A Reminder of the Evilness of Evil

by Bethany

Relevant Text: Ps. 52:8
Full Text: 1 Sam 22:3-23 and Ps. 52

Evil | As a natural-born contrarian, I only recently jumped on the Harry Potter bandwagon. I watched all of the movies in one weekend and, quite unexpectedly, fell in the love [1]. Yet, it was not Rowling’s fantastical creativity that captured me – even though her imagination is stunning – rather, it was the story of the triumph of Good over Evil. As Andrew Peterson wrote Rowling, “I love that you’re telling a story that is full of wisdom, a story that reminds me how evil Evil is” [2]. Me, too. As a 21st century American, who has never experienced severe injustice, I often think that I have no idea how evil Evil is.

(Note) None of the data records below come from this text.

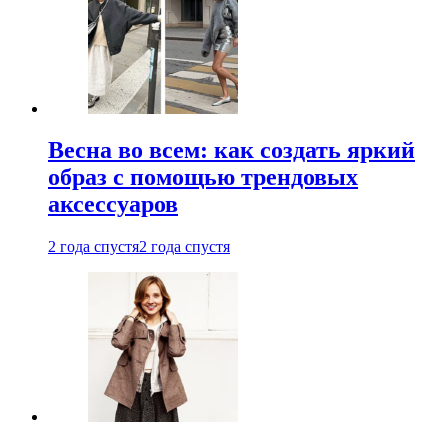
Весна во всем: как создать яркий
образ с помощью трендовых
аксессуаров
2 года спустя
2 года спустя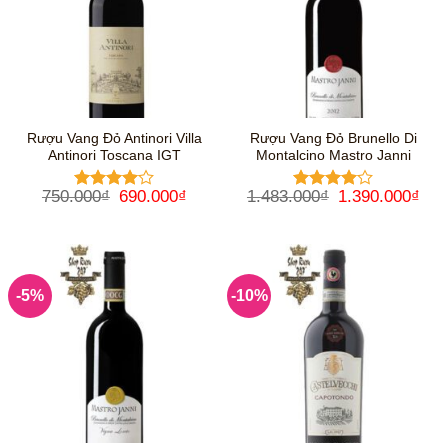
Rượu Vang Đỏ Antinori Villa
Rượu Vang Đỏ Brunello Di
Antinori Toscana IGT
Montalcino Mastro Janni
Giá
Giá
Giá
Giá
750.000
₫
690.000
₫
1.483.000
₫
1.390.000
₫
Được
Được
gốc
hiện
gốc
hiệ
xếp hạng
xếp hạng
là:
tại
là:
tại
4
5 sao
4
5 sao
750.000₫.
là:
1.483.000₫.
là:
690.000₫.
1.3
-5%
-10%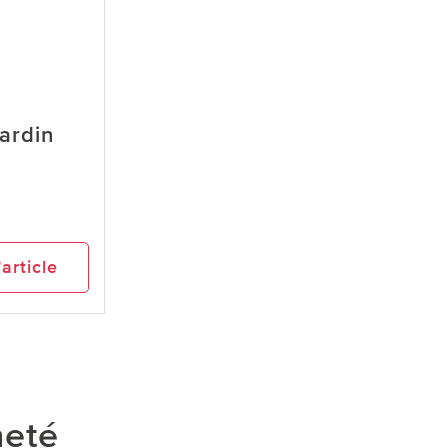
ardin
’article
heté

Bloodbath | As David headed back to Judah [3], Saul was on a rampage. In his obsessive efforts to kill David, Saul accused his servants of working against him. Touting his own loyalty, Doeg the Edomite spoke up – telling Saul that, when he was at the sanctuary in Nob [4], he saw Ahimelek the Priest give counsel, food and Goliath’s sword to David [5]. Immediately, Saul summoned Ahimelek and charged him with conspiracy – sentencing him and his entire family to death. Then, he commanded the guards, “Turn and kill the priests of the LORD, because they too have sided with David. They knew he was fleeing, yet they did not tell me” [6]. Perhaps recognizing that Saul was going insane, however, the guards refused. Again, Doeg stepped up – he killed the 85 priests and then went to Nob to murder all the men, women, children, infants and livestock in the town. It was a bloodbath.

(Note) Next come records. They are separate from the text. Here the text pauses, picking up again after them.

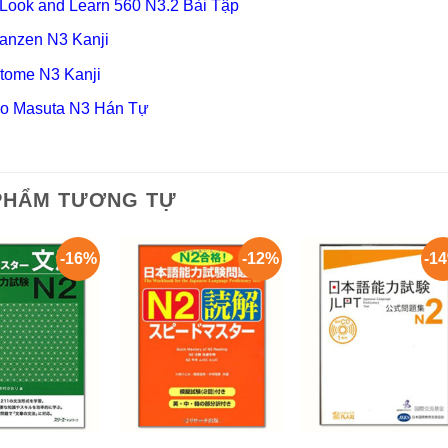
 Look and Learn 560 N3.2 Bài Tập
anzen N3 Kanji
tome N3 Kanji
o Masuta N3 Hán Tự
PHẨM TƯƠNG TỰ
-16%
-12%
-1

Justice | When David heard what happened, he mournfully told the only surviving son of Ahimelek, “I am responsible for the death of your whole family” [7]. Then, he wrote a song against Doeg: “Why do you boast of evil, you mighty hero? … Surely God will bring you down to everlasting ruin … But I am like an olive tree flourishing in the house of God; I trust in God’s unfailing love forever” [8].

Prayer | Lord, Even though our battle is not against flesh and blood, as David’s was, the Evil we fight against is no less real [9]. Yet, we know that, when we trust in You, everything we do prospers [10] because You love justice and righteousness [11]. Therefore, we ask You to open our hearts to hate injustice and evil – even as we obey Jesus’ command to love our enemies [12]. Amen.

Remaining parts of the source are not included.